La derrota era previsible. Primero, por la calidad del rival. Luego, en función a la adversa estadística. También a raíz de las intermitencias que este Bolívar ha mostrado en la Copa.
Sin embargo, hay maneras y maneras de perder. Y la del miércoles, en el Allianz Parque, motiva, sin lugar a dudas, una crítica inapelable, rotunda.
No es posible –además– comprender a ciencia cierta la desconcentración y/o descuidos que originaron esta debacle futbolística en un partido que era clave para evitar la eliminación a falta de una fecha. Y se dejó ir en el comienzo de cada uno de los periodos, cuando, es de suponer, la atención se encuentra fresca, a pleno, sin fatiga física ni mental.
En el caso de la apertura del marcador, con apenas dos minutos y fracción de juego, casi toda la defensa obró pasiva, sin reacción. Así Willian inscribió su nombre en la goleada.
Durante el resto de la fracción el visitante se aproximó al empate al menos en tres ocasiones. Weverton, el arquero, se interpuso ante remates de Rey, dos veces, y Cruz. Faltó contundencia. Una lástima porque aprovechar estas ocasiones hubiera, acaso, cambiado el curso del encuentro.
Wesley exigió a Rojas, pero al margen de eso los brasileños levantaron el pie del acelerador y hasta dejaron entrever cierta sorpresa por el manejo de balón del rival, que mediante Arce y Saavedra como asiduos distribuidores olvidó la desventaja y entendió lo que la circunstancia exigía.
No obstante, una de las grandes diferencias radicó en la velocidad. Cuando el cuadro de Luxemburgo se animó a aplicarla quedó en claro que las cilindradas de unos y otros eran diametralmente opuestas. Algo similar se advirtió en la conquista de lo que se denomina la segunda jugada; ahí Palmeiras mandó reiteradamente.
En ese lapso inicial la igualdad no hubiera llamado la atención de nadie. Bolívar resurgió a partir del tempranero revés, pero sólo amenazó, incursionó prolijamente, pero sin peso de definición. Demasiado liviano.
El encuentro se terminó cuando Wesley anotó un golazo a poco del descanso. Otra vez el cronómetro identificó sólo un par de minutos de recorrido.
De ahí en más todo transitó en medio de la zozobra aguda. Desasosiego generalizado. Bastaron cinco minutos. Viña, Raphael y Roni estiraron la diferencia sin misericordia, capitalizando equivocaciones consecutivas de un onceno agobiado, distanciado de la pelota, superado en grado manifiesto.
Seguramente en el análisis volverá a emerger el disímil nivel de competitividad. Y no hay dudas de que se trata de un factor evidente, pero, claro está, no el único atribuible a semejante desastre.

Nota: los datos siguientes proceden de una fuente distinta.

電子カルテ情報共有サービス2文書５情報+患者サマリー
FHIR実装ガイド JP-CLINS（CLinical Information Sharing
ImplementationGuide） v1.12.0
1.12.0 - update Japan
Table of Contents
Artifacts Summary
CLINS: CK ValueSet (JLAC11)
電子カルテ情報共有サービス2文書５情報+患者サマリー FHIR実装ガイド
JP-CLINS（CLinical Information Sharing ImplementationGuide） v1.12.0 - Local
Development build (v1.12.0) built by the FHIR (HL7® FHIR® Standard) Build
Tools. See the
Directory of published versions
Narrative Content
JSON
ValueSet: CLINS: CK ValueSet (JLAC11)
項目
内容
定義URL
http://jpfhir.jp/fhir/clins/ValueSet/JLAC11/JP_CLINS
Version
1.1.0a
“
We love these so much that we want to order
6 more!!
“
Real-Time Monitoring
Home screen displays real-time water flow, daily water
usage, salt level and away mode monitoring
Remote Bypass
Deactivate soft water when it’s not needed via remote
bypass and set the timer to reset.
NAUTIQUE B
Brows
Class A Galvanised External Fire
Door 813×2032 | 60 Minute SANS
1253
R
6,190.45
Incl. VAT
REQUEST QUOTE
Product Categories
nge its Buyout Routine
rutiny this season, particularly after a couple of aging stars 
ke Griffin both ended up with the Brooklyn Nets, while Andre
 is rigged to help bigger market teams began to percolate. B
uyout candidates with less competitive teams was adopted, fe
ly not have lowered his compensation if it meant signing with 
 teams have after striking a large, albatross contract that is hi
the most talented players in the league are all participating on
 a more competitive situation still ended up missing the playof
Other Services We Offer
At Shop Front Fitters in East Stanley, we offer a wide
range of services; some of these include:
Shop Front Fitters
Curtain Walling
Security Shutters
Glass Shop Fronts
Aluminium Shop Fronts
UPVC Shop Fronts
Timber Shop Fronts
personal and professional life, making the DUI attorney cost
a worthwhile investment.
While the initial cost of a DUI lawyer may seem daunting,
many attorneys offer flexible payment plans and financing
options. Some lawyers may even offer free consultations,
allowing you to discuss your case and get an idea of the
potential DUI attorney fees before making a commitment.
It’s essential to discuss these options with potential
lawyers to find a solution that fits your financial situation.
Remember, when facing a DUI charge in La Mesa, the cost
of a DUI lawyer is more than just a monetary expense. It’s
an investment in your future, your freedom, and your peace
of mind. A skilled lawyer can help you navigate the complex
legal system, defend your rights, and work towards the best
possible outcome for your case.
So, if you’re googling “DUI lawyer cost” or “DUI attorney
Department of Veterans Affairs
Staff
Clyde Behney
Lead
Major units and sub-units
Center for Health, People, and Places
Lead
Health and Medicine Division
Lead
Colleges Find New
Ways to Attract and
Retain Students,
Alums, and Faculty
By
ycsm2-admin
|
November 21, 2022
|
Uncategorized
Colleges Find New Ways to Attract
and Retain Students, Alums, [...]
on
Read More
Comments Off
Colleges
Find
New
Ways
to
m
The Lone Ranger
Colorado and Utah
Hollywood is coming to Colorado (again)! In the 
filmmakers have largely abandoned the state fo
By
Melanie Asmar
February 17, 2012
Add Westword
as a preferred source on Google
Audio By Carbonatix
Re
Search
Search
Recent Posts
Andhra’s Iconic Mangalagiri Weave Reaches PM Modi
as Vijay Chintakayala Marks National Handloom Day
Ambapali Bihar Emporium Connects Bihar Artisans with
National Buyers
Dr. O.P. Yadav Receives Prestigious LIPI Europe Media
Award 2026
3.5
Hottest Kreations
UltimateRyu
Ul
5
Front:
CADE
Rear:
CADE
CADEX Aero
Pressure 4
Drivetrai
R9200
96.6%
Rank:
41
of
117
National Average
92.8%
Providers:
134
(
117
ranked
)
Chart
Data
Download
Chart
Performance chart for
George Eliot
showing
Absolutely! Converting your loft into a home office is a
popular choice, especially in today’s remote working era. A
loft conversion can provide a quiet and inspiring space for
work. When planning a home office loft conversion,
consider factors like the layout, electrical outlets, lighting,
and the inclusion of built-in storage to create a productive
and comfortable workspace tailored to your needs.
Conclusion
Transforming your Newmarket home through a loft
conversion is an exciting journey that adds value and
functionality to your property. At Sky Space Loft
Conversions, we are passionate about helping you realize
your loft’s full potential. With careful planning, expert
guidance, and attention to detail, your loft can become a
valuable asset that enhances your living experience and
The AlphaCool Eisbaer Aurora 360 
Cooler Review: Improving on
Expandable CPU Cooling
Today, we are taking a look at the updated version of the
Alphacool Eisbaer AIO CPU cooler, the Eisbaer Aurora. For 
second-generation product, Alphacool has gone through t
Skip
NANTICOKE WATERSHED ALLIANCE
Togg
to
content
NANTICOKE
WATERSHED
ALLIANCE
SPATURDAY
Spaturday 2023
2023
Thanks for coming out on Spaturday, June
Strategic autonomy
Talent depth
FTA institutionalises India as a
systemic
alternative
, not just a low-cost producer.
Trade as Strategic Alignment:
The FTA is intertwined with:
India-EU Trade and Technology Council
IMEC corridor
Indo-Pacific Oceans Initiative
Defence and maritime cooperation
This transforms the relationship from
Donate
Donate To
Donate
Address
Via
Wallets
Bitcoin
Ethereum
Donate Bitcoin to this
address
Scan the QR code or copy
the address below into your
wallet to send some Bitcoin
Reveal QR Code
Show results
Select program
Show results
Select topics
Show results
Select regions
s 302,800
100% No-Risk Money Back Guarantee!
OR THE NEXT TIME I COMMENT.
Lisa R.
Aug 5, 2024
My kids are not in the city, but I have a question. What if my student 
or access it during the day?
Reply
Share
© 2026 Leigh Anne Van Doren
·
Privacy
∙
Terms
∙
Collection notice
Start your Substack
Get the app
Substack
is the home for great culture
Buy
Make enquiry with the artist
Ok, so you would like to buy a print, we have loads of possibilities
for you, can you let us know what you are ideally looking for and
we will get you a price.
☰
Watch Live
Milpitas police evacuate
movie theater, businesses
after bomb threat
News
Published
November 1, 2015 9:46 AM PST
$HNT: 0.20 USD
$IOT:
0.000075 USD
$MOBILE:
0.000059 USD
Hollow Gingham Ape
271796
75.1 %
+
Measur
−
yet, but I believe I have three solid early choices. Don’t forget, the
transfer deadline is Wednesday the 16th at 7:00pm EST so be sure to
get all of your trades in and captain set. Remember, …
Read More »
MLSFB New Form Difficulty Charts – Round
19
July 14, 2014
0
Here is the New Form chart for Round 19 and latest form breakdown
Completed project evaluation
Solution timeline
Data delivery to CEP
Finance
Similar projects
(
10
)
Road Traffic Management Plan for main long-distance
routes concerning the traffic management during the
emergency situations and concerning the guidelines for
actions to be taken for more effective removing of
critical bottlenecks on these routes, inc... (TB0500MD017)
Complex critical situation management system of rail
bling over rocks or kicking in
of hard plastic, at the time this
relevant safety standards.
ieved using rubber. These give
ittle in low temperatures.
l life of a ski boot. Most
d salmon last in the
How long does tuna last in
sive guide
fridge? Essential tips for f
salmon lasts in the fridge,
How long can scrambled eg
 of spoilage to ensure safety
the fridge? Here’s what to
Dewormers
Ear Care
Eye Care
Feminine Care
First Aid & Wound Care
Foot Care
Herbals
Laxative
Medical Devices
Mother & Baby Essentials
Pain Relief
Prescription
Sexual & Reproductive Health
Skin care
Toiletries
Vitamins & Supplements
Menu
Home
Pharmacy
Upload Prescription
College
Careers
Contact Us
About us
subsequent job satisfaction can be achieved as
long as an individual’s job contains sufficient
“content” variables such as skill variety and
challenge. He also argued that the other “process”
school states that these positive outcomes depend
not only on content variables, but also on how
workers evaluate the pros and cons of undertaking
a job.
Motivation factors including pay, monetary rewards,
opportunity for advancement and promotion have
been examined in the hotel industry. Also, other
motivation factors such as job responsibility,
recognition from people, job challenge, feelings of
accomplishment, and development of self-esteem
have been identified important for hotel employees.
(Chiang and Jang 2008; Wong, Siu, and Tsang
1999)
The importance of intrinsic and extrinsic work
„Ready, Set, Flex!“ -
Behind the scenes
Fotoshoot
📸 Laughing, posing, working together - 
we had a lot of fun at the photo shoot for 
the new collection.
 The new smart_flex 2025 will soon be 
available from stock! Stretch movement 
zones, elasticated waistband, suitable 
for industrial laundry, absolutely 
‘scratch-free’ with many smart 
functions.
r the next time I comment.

La Academia –sin dependencia absoluta de lo que realice por medios propios– puede todavía aspirar a ingresar a Copa Sudamericana, pero urge afrontar correcciones que tienen que ver con su estructura global. No termina de configurarse como expresión colectiva. Precisa de fisonomía clara, la extravió en medio de la pandemia, de la inactividad.
Concede demasiadas licencias en proximidades de su arco y perdona cuando aparece en la mira del adversario. Eso, en la competición internacional (tan pero tan diferente en exigencia de calidad si se la parangona con la doméstica) no se permite a la hora de expresar aspiraciones.
Al margen, algunas producciones individuales no traducen para nada nota aprobatoria y eso agrava el estado de cosas.
Lo acontecido representa la acumulación de elementos deficitarios, de mayúscula carencia de respuestas adecuadas.
Y para no emplear adjetivos lapidarios en exceso basta remitirse a señalar que la televisión permitió observar un desempeño penoso, desacorde con la historia de Bolívar. En síntesis: una calamidad futbolística de esas que parecían desterradas. La descarnada realidad, ni más ni menos.
Oscar Dorado Vega es periodista.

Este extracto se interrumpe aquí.